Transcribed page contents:
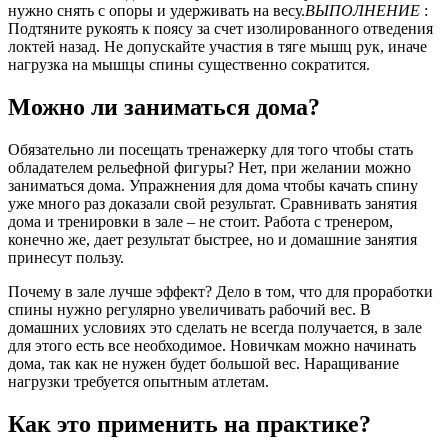
нужно снять с опоры и удерживать на весу.
ВЫПОЛНЕНИЕ
:
Подтяните рукоять к поясу за счет изолированного отведения
локтей назад. Не допускайте участия в тяге мышц рук, иначе
нагрузка на мышцы спины существенно сократится.
Можно ли заниматься дома?
Обязательно ли посещать тренажерку для того чтобы стать
обладателем рельефной фигуры? Нет, при желании можно
заниматься дома. Упражнения для дома чтобы качать спину
уже много раз доказали свой результат. Сравнивать занятия
дома и тренировки в зале – не стоит. Работа с тренером,
конечно же, дает результат быстрее, но и домашние занятия
принесут пользу.
Почему в зале лучше эффект? Дело в том, что для проработки
спины нужно регулярно увеличивать рабочий вес. В
домашних условиях это сделать не всегда получается, в зале
для этого есть все необходимое. Новичкам можно начинать
дома, так как не нужен будет большой вес. Наращивание
нагрузки требуется опытным атлетам.
Как это применить на практике?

To do -> Look above for the line with "заниматься дома. Упражнения" and the line with "Почему в зале". Write out those two lines and all the lines between them, exactly, and no others.

Exercise response ->
заниматься дома. Упражнения для дома чтобы качать спину
уже много раз доказали свой результат. Сравнивать занятия
дома и тренировки в зале – не стоит. Работа с тренером,
конечно же, дает результат быстрее, но и домашние занятия
принесут пользу.
Почему в зале лучше эффект? Дело в том, что для проработки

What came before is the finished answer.